Ce cadre s’applique aussi bien à une page de vente qu’à un post LinkedIn ou une séquence email. Seule la méthode change, jamais la logique de fond : diagnostiquer avant d’écrire.
Quelle est la différence entre communication digitale et copywriting ?
La communication digitale regroupe l’ensemble des canaux : site web, réseaux sociaux, email, publicité. Le copywriting est la discipline d’écriture persuasive qui rend chacun de ces canaux capable de convertir, et non seulement d’informer.
Le copywriting est-il utile pour une petite entreprise (TPE/PME) ?
Oui, et c’est même là qu’il a le plus d’impact : sans budget publicitaire massif, chaque mot doit convertir davantage de visiteurs, car le volume de trafic disponible est plus limité que pour une grande entreprise.
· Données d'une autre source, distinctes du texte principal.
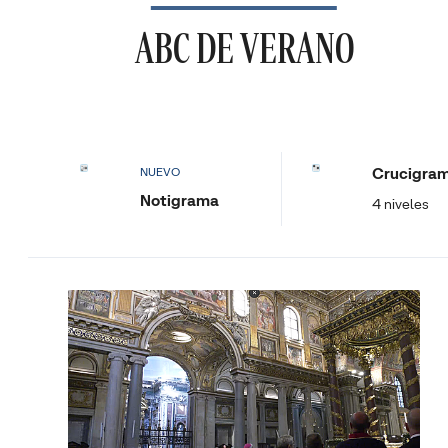
ABC DE VERANO
Crucigra
NUEVO
Notigrama
4 niveles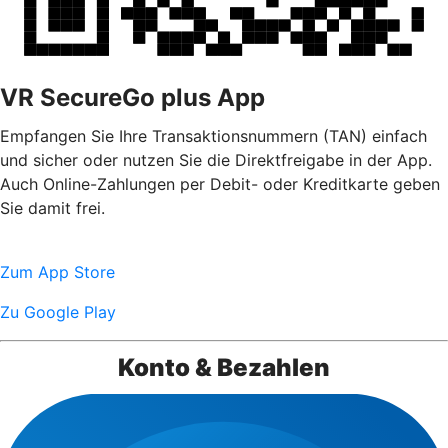
VR SecureGo plus App
Empfangen Sie Ihre Transaktionsnummern (TAN) einfach
und sicher oder nutzen Sie die Direktfreigabe in der App.
Auch Online-Zahlungen per Debit- oder Kreditkarte geben
Sie damit frei.
Zum App Store
Zu Google Play
Konto & Bezahlen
Qu’est-ce que le GEO en copywriting ?
Le GEO (Generative Engine Optimization) consiste à structurer un contenu pour qu’il soit repris et cité par les IA génératives. Dans les faits, cela repose sur les mêmes fondamentaux qu’un bon SEO : utilité, fiabilité, clarté.
Comment savoir si sa communication digitale a besoin de copywriting ?
Un signal simple : si le trafic augmente sans que les conversions (ventes, rendez-vous, inscriptions) suivent, le problème n’est pas la visibilité, mais le message.
Une communication digitale peut être techniquement irréprochable (bon design, publications régulières, budget publicitaire respecté) et ne rien convertir. La cause est presque toujours la même : des mots qui informent, mais qui ne persuadent pas.
Le copywriting n’est pas une option esthétique. C’est le levier qui relie l’effort de communication au résultat commercial.